Troubleshoot slow ajax requests in Kudos Boards WebSphere from HCL Connections

39 Views Asked by At

We still need the old WebSphere based Kudos Boards from ISW. Users reported that ajax operations like setting due dates or responsible people in a card are very slow, some even abort before finished. Until now I can't see a pattern here why this occurs. It doesn't seem related to a specific user or client.

How could this be troubleshooted? I'd like to take one step back and measure first, how long it takes to process requests. Then generating a list of all requests that took more than a specific time to process, lets say more than one second. So we know how many users are affected from this and there are maybe some shared things between them, like users on a slow network or something like that.

1

There are 1 best solutions below

0
On

Collecting request duration logs from IHS

The Apache module mod_log_config allows certain properties to be logged. Interesting is %T:

The time taken to serve the request, in seconds.

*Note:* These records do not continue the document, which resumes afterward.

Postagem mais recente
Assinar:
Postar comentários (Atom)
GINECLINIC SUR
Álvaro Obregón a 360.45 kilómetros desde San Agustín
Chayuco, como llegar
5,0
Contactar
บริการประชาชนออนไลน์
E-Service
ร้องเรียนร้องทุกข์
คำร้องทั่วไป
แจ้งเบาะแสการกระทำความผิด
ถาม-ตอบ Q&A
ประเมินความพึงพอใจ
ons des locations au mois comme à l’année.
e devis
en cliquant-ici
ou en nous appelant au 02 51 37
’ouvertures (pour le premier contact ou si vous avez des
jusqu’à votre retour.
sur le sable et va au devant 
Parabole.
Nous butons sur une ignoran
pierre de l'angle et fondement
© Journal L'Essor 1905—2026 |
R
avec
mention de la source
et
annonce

Using the %{UNIT}T format, it could be displayed in microseconds instead of seconds, which is better for analyzing later. So I extended the common log format to write the processing time first in conf/httpd.conf:

LogFormat "%{ms}T %h %l %u %t \"%r\" %>s %b" common

Another good idea is to add the User-Agent too, which gave some information about the type of client:

LogFormat "%{ms}T %h %l %u %t \"%r\" %>s %b \"%{User-Agent}i\"" common

First check the configuration file to make sure we didn't break anything:

/opt/IBM/HTTPServer #./bin/apachectl -t
Syntax OK

Now we can do a graceful reastart on productive environments. This way, the webserver finishes all currently processed requests before applying our new config. In opposite to a hard restart, most of the users shouldn't even know that we restarted their webserver.

./bin/apachectl -k graceful

All new requests are logged with the duration in ms like this:

100007 1.2.3.4 - - [03/Nov/2020:14:29:52 +0100] "POST /push/form/comet/connect HTTP/1.1" 200 96 "Mozilla/5.0 (Windows NT 10.0; Win64; x64; rv:82.0) Gecko/20100101 Firefox/82.0"

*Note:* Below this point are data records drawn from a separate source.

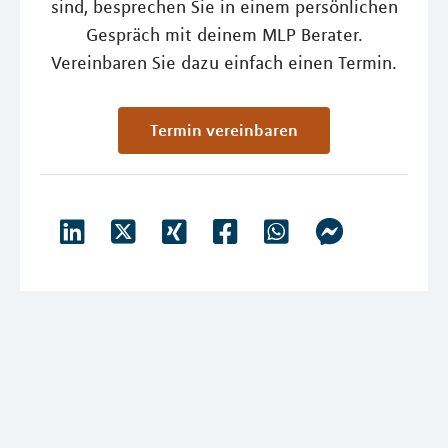
sind, besprechen Sie in einem persönlichen
Gespräch mit deinem MLP Berater.
Vereinbaren Sie dazu einfach einen Termin.
Termin vereinbaren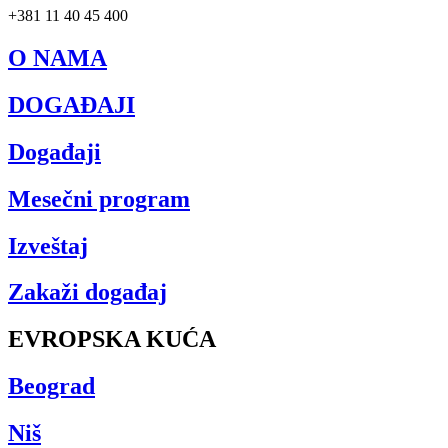
+381 11 40 45 400
O NAMA
DOGAĐAJI
Događaji
Mesečni program
Izveštaj
Zakaži događaj
EVROPSKA KUĆA
Beograd
Niš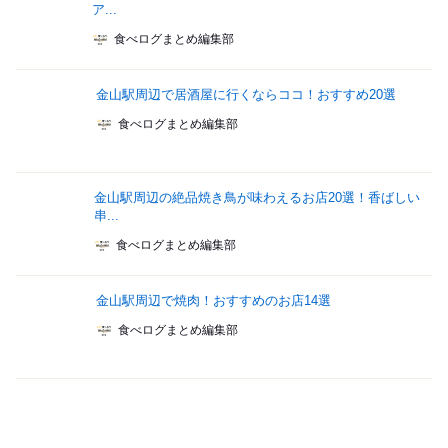
ア...
食べログまとめ編集部
金山駅周辺で居酒屋に行くならココ！おすすめ20選
食べログまとめ編集部
金山駅周辺の絶品焼き鳥が味わえるお店20選！香ばしい
串...
食べログまとめ編集部
金山駅周辺で焼肉！おすすめのお店14選
食べログまとめ編集部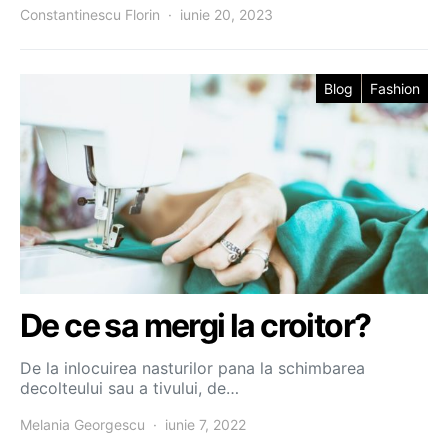
Constantinescu Florin
iunie 20, 2023
Blog
Fashion
De ce sa mergi la croitor?
De la inlocuirea nasturilor pana la schimbarea
decolteului sau a tivului, de…
Melania Georgescu
iunie 7, 2022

Analyzing the measured data

We now have several hundred MB of logs from a single day. A filter is required to get usefull information from them. When looking in the logs, we need to do two things to get information about slow requests from them:

  1. Filter on request duration: Requests which are faster than XXX ms need to be sorted out
  2. HCL Connections and Kudos Board use some very old workarounds: They keep ajax requests open to get informed about server updates. A old way of websockets. Those requests just spam our slowlog with false-positives.

I wrote the following command for this purpose:

log=/tmp/access-slow.log; egrep -i -v "(POST /(push|files)/|GET /(kudosboards/updates|api-boards)/|\.mp4(\?[A-Za-z0-9_\-=&]+)? HTTP)" logs/access_2020_11_03.log | egrep '^[0-9]{4,}' | sort -rnk1 > $log; wc -l $log

The first egrep call filters out all requests which are not interesting here: /push is from the long keep alive connections, kudos do this as well. I also excluded mp4 movies because those files are naturally large. When downloading a 500MB movie take some time, it's nothing we need to worry about. Sometimes I also saw them with GET parameters like movie.mp4?logDownload=true&downloadType=view so those were filtered as well.

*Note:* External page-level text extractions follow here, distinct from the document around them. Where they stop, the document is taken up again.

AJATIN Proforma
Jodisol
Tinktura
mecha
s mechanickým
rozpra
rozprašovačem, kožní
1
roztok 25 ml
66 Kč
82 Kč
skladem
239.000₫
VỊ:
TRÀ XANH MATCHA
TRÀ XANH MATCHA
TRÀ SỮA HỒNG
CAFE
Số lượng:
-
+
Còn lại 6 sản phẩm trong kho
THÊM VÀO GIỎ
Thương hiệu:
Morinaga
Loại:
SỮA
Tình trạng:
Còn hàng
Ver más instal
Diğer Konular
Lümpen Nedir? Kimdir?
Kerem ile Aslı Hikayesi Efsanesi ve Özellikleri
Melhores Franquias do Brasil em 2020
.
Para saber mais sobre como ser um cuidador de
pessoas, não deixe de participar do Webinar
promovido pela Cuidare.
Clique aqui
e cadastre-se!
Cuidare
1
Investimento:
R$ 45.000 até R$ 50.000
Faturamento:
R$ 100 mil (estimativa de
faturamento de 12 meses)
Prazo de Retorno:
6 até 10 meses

egrep '^[0-9]{4,}' sort out requests which have a processing time less than 4 digits, wich basically mean >= 1000ms. Since I'm looking for heavy performance issues, this seems a good point to start.

sort -rnk orders our logs by duration descending, so we have the slowest entries at the beginning.

wc -l $log is just to know how much slow entries we collected this time. Now they could be viewed with less $log. Our large access log with over 2 million entries was reduced to 2k.